Input data
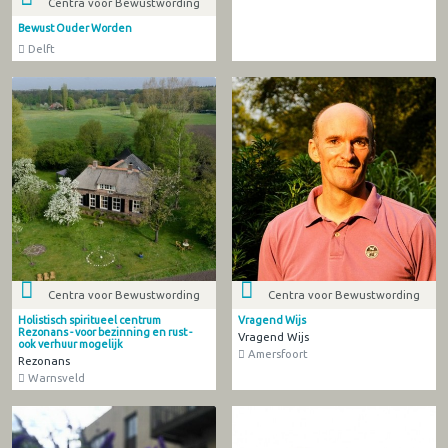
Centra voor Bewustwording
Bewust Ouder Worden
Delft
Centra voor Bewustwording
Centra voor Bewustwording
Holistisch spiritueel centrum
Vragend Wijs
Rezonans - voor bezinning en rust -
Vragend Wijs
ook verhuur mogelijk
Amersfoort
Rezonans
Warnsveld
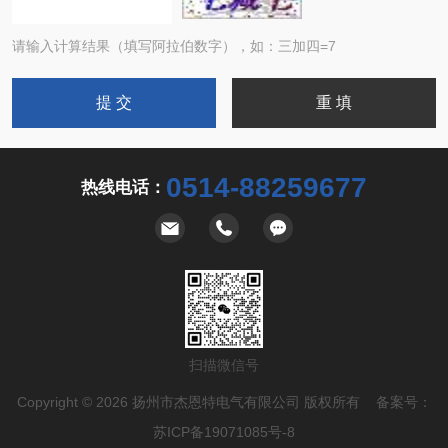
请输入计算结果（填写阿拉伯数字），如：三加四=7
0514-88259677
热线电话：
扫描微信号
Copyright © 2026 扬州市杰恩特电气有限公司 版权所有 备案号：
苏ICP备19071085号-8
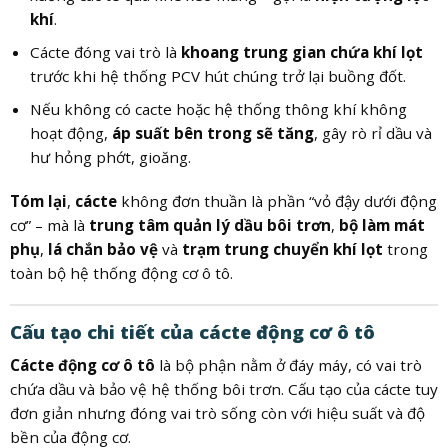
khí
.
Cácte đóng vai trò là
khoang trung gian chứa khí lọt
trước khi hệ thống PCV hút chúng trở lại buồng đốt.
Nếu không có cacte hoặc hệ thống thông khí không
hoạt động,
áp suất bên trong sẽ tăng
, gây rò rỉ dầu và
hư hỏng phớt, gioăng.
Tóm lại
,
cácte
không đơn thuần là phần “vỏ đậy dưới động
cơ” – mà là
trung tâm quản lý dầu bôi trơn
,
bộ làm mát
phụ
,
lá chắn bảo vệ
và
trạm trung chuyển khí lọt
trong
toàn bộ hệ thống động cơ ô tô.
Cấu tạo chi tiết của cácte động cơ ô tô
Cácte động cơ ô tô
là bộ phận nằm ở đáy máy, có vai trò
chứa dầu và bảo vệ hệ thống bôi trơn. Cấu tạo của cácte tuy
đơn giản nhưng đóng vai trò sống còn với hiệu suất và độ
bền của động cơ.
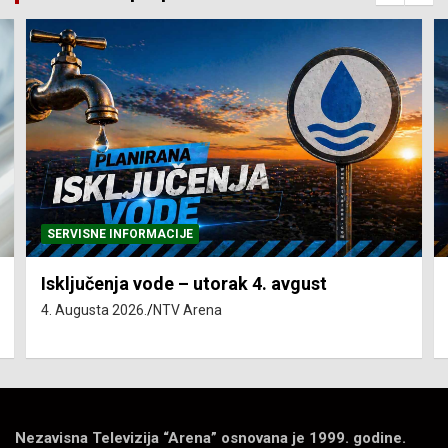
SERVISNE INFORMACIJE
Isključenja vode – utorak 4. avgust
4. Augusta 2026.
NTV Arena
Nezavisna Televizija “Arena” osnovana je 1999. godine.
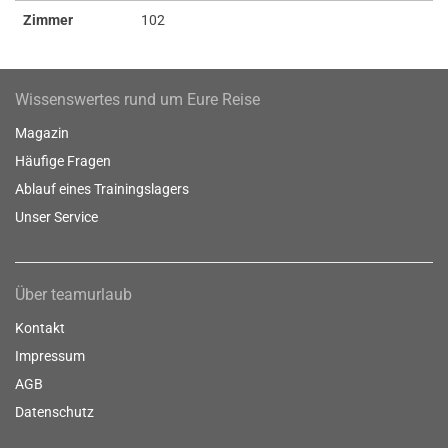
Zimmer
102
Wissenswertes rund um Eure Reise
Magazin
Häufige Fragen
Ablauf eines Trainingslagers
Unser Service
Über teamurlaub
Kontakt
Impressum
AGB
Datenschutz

Task directions
Write out each line of the data above exactly, starting at the top and finishing with the line containing "khoang trung gian chứa khí lọt"; omit the pictures.

Solution for this task
Centra voor Bewustwording
Bewust Ouder Worden
Delft
Centra voor Bewustwording
Centra voor Bewustwording
Holistisch spiritueel centrum
Vragend Wijs
Rezonans - voor bezinning en rust -
Vragend Wijs
ook verhuur mogelijk
Amersfoort
Rezonans
Warnsveld
请输入计算结果（填写阿拉伯数字），如：三加四=7
0514-88259677
热线电话：
扫描微信号
Copyright © 2026 扬州市杰恩特电气有限公司 版权所有 备案号：
苏ICP备19071085号-8
khí
.
Cácte đóng vai trò là
khoang trung gian chứa khí lọt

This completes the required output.